**Required action**
Transcribe the stretch of entries below from the line with "hobimasak.info" through the line with "Kumpulan Resep Masakan Indonesia", exactly and with both ends included; leave out all other lines.

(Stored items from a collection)
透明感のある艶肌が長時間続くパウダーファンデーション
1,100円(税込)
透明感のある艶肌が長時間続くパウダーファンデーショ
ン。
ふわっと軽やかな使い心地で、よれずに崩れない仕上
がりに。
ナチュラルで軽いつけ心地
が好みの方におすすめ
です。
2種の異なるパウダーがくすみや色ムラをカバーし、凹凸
...
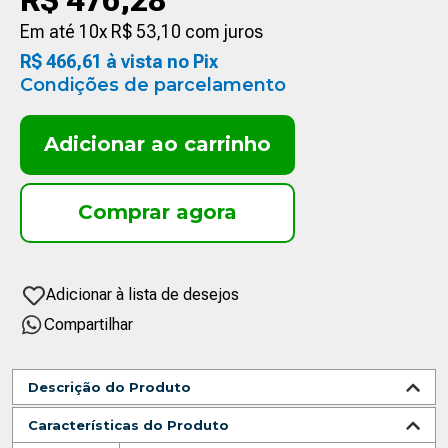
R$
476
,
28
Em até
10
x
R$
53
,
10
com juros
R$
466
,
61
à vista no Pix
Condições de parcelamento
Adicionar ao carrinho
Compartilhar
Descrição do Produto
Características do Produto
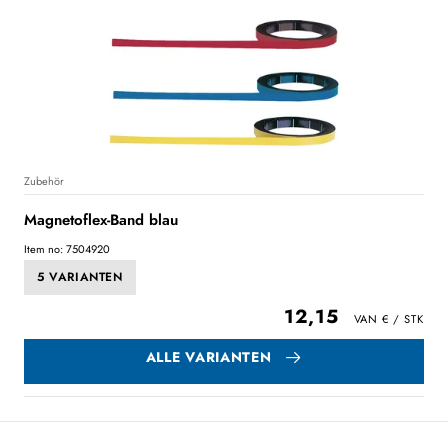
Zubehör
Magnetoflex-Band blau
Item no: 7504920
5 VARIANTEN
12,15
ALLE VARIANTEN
---
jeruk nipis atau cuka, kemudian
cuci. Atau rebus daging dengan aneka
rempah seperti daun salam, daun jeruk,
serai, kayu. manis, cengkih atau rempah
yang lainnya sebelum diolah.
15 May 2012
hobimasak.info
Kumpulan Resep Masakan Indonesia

**The completed task**
hobimasak.info
Kumpulan Resep Masakan Indonesia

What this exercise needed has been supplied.